UBS also set a goal for reaching return on equity, a measure of profitability, of 15 per cent to 20 per cent in the same period, the Zurich-based company said in a statement before making presentations to investors. The bank rose as much as 2.2 per cent in Swiss trading.
“These are very ambitious targets,” said Joerg De Vries- Hippen, chief investment officer for European equities at Allianz Global Investors in Frankfurt. “But that’s exactly what Gruebel needs to be at this point in time.”
Gruebel, who joined the bank in February, has announced 7,500 job cuts, sold a Brazilian unit, replaced four executive board members and tapped investors for 3.8 billion francs to bolster capital. UBS has been unprofitable for the past four quarters after losses at the investment bank and withdrawals of client funds from the wealth management business.

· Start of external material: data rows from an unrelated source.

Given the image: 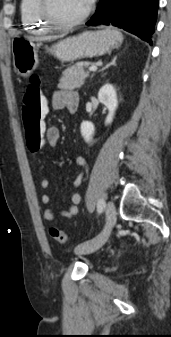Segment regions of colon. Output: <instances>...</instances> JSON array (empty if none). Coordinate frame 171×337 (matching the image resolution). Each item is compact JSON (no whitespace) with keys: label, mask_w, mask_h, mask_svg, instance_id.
<instances>
[{"label":"colon","mask_w":171,"mask_h":337,"mask_svg":"<svg viewBox=\"0 0 171 337\" xmlns=\"http://www.w3.org/2000/svg\"><path fill=\"white\" fill-rule=\"evenodd\" d=\"M48 95L42 94L41 81L38 75L30 77L23 96V126L27 148L31 152L39 151L43 146L45 118L49 116ZM51 237L59 243H67V234L55 227L50 228Z\"/></svg>","instance_id":"obj_1"}]
</instances>
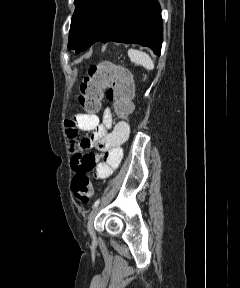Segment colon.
Returning <instances> with one entry per match:
<instances>
[{"instance_id":"colon-1","label":"colon","mask_w":240,"mask_h":288,"mask_svg":"<svg viewBox=\"0 0 240 288\" xmlns=\"http://www.w3.org/2000/svg\"><path fill=\"white\" fill-rule=\"evenodd\" d=\"M105 88L107 99L113 102L118 116L125 117L132 112L133 84L129 71L111 63H101L91 66L80 84L78 102L87 114L99 112ZM71 186L79 201L89 202L93 188L86 174H76Z\"/></svg>"}]
</instances>
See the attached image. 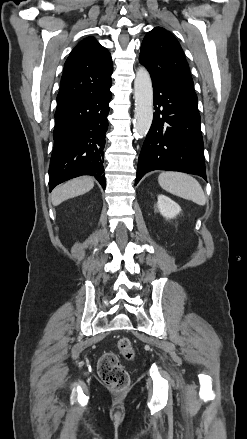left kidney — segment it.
Segmentation results:
<instances>
[{"mask_svg":"<svg viewBox=\"0 0 247 439\" xmlns=\"http://www.w3.org/2000/svg\"><path fill=\"white\" fill-rule=\"evenodd\" d=\"M157 208L166 219H172L181 212V207L176 202L162 194L158 196Z\"/></svg>","mask_w":247,"mask_h":439,"instance_id":"1","label":"left kidney"}]
</instances>
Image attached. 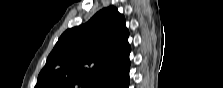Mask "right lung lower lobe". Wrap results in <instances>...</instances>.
Here are the masks:
<instances>
[{
    "label": "right lung lower lobe",
    "mask_w": 223,
    "mask_h": 88,
    "mask_svg": "<svg viewBox=\"0 0 223 88\" xmlns=\"http://www.w3.org/2000/svg\"><path fill=\"white\" fill-rule=\"evenodd\" d=\"M129 86V80L125 82L123 85H121L119 88H128Z\"/></svg>",
    "instance_id": "1"
}]
</instances>
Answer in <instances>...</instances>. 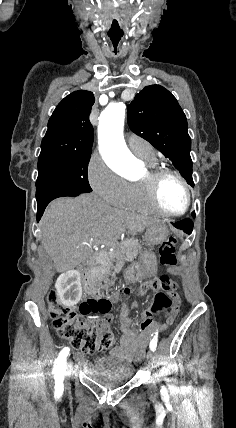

UBS was 10 cents, or 0.7 per cent, higher at 17.60 francs by 9:35 am in Zurich. The stock advanced 18 per cent in Swiss trading this year, lagging behind the 100 per cent rally at Credit Suisse Group AG and the 50 per cent gain in the 63-company Bloomberg Europe Banks and Financial Services Index.
“We are transforming UBS,” Gruebel, 65, told investors in Zurich. “A transformation like this is not easy. It’s not about a few quarters. Despite all the progress already made, it will be a slightly longer journey.”
The profit targets compare with pretax earnings of 14.1 billion francs and a return on equity of 23.8 per cent in 2006, the year before the credit crisis began.
UBS amassed more than $50 billion in writedowns and losses during the financial crisis, the most of any European bank, and was forced to take a lifeline from the Swiss state last year. In seeking to rebuild profitability, the bank will rely in part on its fixed-income unit, the business that brought it near collapse.
“The investment bank, in particular fixed-income, currencies and commodities trading, is probably the largest source of upside in pretax of the restructuring plan,” Huw van Steenis, a London-based analyst at Morgan Stanley, said in a note to clients.